Remembering Rush, by a Former Democrat Hispanic Mom

March 14, 2021 Updated: March 14, 2021

When I lived and worked in network television news in NYC in the 1990s, sadly I believed all the lies people in the news industry told about Rush Limbaugh.

Those lies kept me from actually listening to the man himself.

That should have clued me into what the so-called news outlets would do with President Trump years later.

One day as I walked from the subway to my job at CBS News on West 57th Street, I passed a limo parked in the alley. The passenger window was cracked and cigar smoke drifted out of the car. Not a fan of cigar smoke, I wondered who would be smoking that stuff at 9:30 in the morning. When I got to the 9th floor, I asked my officemate Libby who that was. When she told me it was Rush Limbaugh, she offered disparaging comments. Later, in the lunchroom, others chimed in. Rush broadcasted out of the same building.

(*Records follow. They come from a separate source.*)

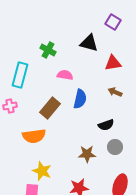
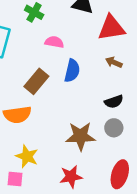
red triangle: (113, 63) -> (111, 28), size x1.4
black semicircle: (106, 125) -> (114, 102), moved
brown star: (87, 154) -> (80, 136), size x1.4

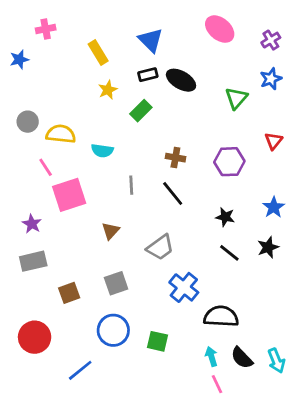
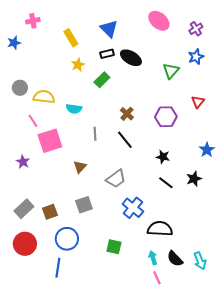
brown cross: (175, 158) -> (127, 114), turned 32
blue star: (274, 207) -> (207, 150), moved
gray rectangle: (33, 261) -> (24, 209), moved, turned -30
blue circle: (113, 330) -> (67, 239), moved
blue line: (80, 370) -> (58, 268), turned -42

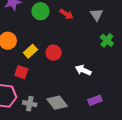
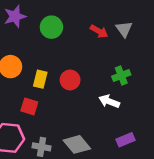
red arrow: (66, 14) -> (99, 31), moved
green cross: (107, 40) -> (121, 76), moved, turned 32
yellow rectangle: (30, 51) -> (40, 79), turned -32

Thankfully, when we moved to Chicago, a dear friend challenged me to listen to Rush’s show—not just an hour or a day. She challenged me to listen to it for a solid week.

I was stunned. He was nothing that my colleagues in the news had told me. Instead of the sexist, racist, and every other negative “-ist” they offered, Rush Limbaugh was jovial, funny, incisive, generous, and most beautifully, he had a profound love of the United States of America.

His longtime employee, his much-beloved call-screener James Godlen, affectionately known as “Mr. Snerdley,” happened to be black and was one of his most staunch defenders.

Rush was a beautiful storyteller. A few years ago, one of his longtime employees died of cancer. He spent almost an hour speaking extemporaneously about this employee. It was so moving, it brought me to tears.

Born and raised in Missouri, Rush would often tell these beautiful, heartwarming Norman Rockwell stories about his Mom, Dad, and brother, author David Limbaugh. Before Donald Trump, Rush Limbaugh was a champion for the Midwestern “forgotten man and woman.” They were his biggest fans.

Rush’s generosity was amazing: If you called his show and were lucky enough to get a free iPhone, courtesy of Rush of course, he would ask what color and model you wanted. If you had no idea, he would offer his formidable advice about Apple products. He loved reading tech blogs.

And if he wasn’t giving away Apple products, he was giving away his wonderful products from the “Rush Revere” store—books and stuffed animals, celebrating and telling the truth about our country’s founding that he developed with his wife, Kathryn. I was surprised by the number of kids who called into his show—kids who are homeschooled and who were voracious readers of the Rush Revere books.

My daughters, Olivia and Isabelle, were preteens at the time and tried calling into Rush’s program to hopefully snag one of those iPhones. It was nearly impossible to get through! I actually got through twice — after being on hold for a good 45 minutes or more! The second time I got through, Snerdly couldn’t take my call because there were only five minutes left in the show. But he was gracious and told me to try again.

Rush made these delicious flavors of tea he called “Two If By Tea,” a riff on Paul Revere’s famous call to patriots. The proceeds of a lot of his products went to the military, wounded warriors, and law-enforcement widows and their families. He even raised more than $47 million for the Leukemia and Lymphoma Society over the course of his radio show in annual telethons. Country music’s John Rich revealed Rush donated $100,000 to St. Jude’s Hospital while Rich was on Celebrity Apprentice—on the condition he remains anonymous.

He had a great sense of humor—even about himself. His show had a hilarious segment of parodies that news outlets would attack as racist, oppressive, conceited—or something. It was mindboggling how they just could not “get” his nuance and humor. Rush would tease that he could fight the Left with half his brain tied behind his back. And he did it from his “Excellence In Broadcasting Network”—aka “EIB Network.”

You could hear him smile through that “golden EIB microphone”—especially when he would say he was “a human being having more fun than a human being should be allowed to have.” He was “The Big Voice.”

Rush was “America’s Truth Detector.” He helped me, a former liberal Democrat, open my eyes to the hypocrisy and inanity of the public policies on the Left. And he did it in a fun, funny way. Even his bumper music—“My City Was Gone” by Chrissy Hynde of the Pretenders—had me dancing, whether I was in the kitchen or driving my minivan.

Rush’s wife, Kathryn, opened his program on the day he died to tell the world he was gone due to complications of stage 4 lung cancer. Thankfully, President Trump recognized his extraordinary influence on our country and honored him with a Presidential Medal of Freedom last February 2020. At the time, even liberal Chrissy Hynde praised the award, noting in an “open letter” to President Trump on Twitter that her father was a fan of Rush.

Rush would often tease in a booming tenor that he was “talent on loan from God.”

Now, God has called him home.

Thank you, God, for the gift of life given to Rush Limbaugh, who has blessed so many.